Alvaro Obregón Cautiously Implements
With the election of Alvaro Obregón to a four-year presidential term in 1920, Mexican politicians set to work on implementing the Constitution that had been drafted and promulgated at Querétaro in 1917. The war-torn country was closer to peace than it had been for a decade. Zapata had been killed, and, just a few weeks before Obregón assumed the high office, even the indomitable Pancho Villa had accepted a peace offering from the federal government. A good-sized hacienda, Canutillo, was given to him as an assurance that he would not again break the peace. The rigorous defender of the poor had grown tired, and he swallowed his pride to settle down in the comfortable role of an hacendado.

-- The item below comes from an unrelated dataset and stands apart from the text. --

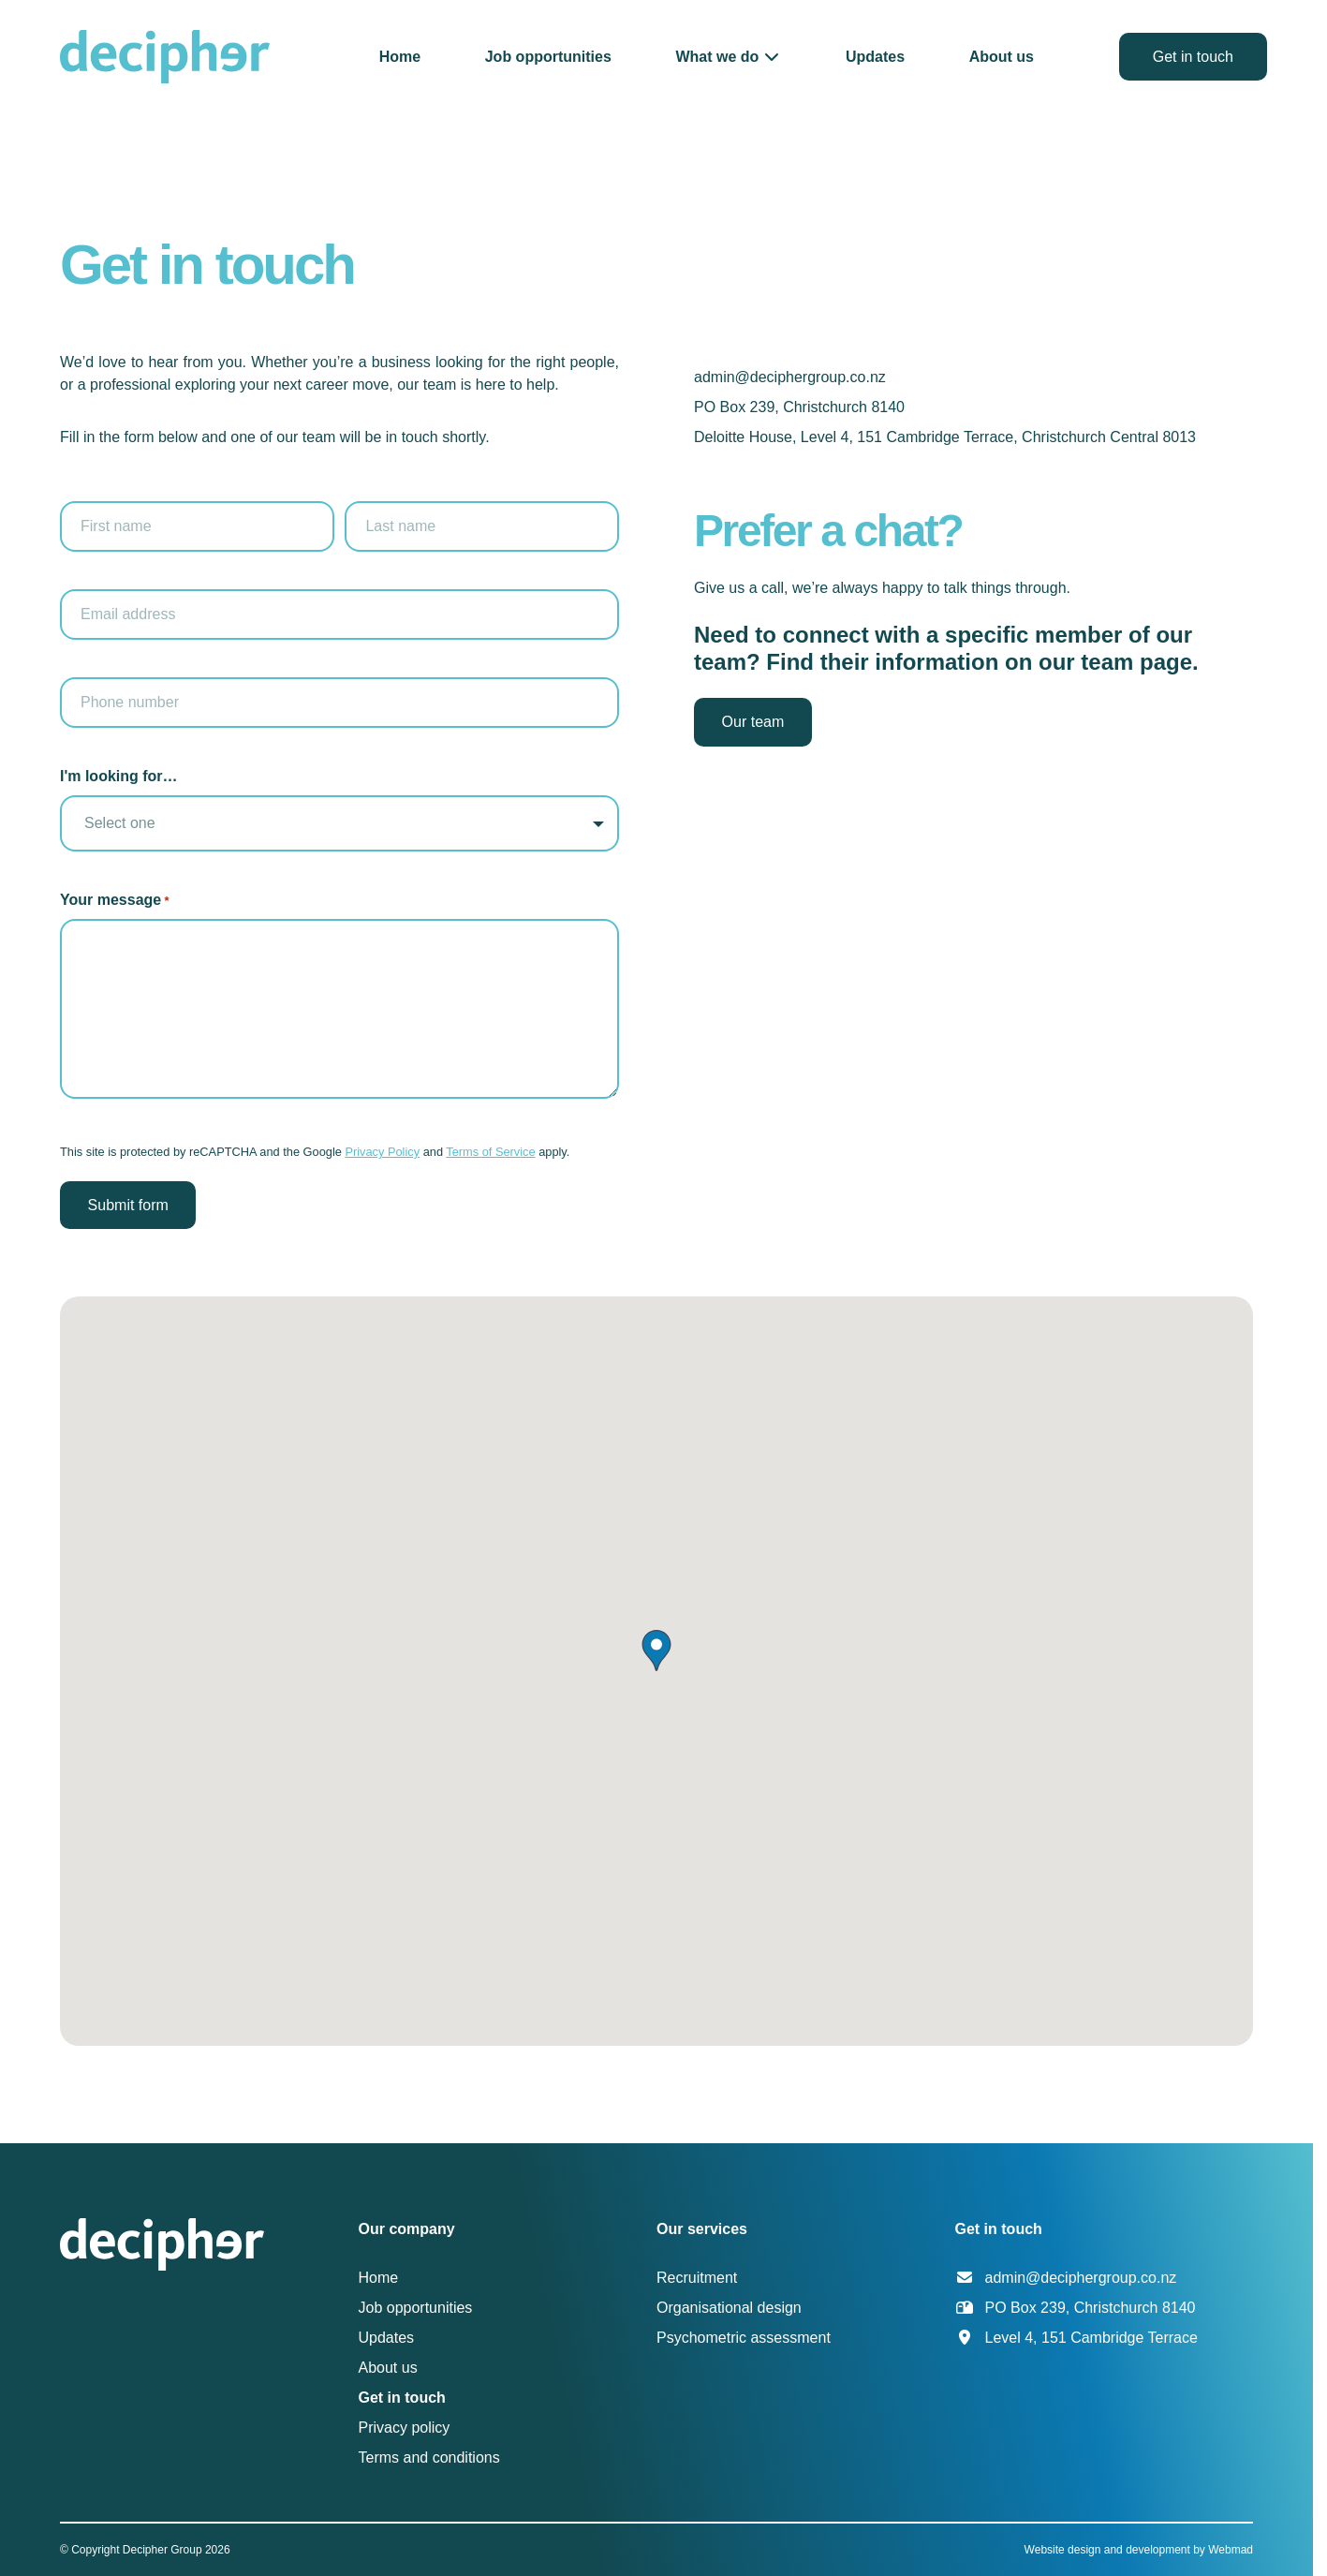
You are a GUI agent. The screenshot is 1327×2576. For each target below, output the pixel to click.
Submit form (128, 1205)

Obregón immediately turned his attention to the pressing problems of national reconstruction. A powerful and persuasive orator, he enjoyed a wide base of popular support. He was far from being a radical, but, unlike the nineteenth-century liberals, he was concerned with more than political reform. Unfortunately, the beginning of his administration coincided with the post–World War I economic slump. Prices of gold, silver, copper, zinc, henequen, and cattle were depressed. Unemployment was rampant in these industries, and the government’s foreign exchange from these products fell off drastically. Hunger and general privation were more evident than they had been during the late Porfiriato. Only the price and demand for oil remained stable, and by 1921 Mexico was producing 193 million barrels, making it the world’s third largest producer of petroleum. Oil reserves, even with an inadequate taxation structure, sustained the administration and enabled the president to embark upon a modest implementation of the Constitution of 1917.
To implement Article 3 Obregón named José Vasconcelos, one of Mexico’s most illustrious men of letters, to be secretary of education.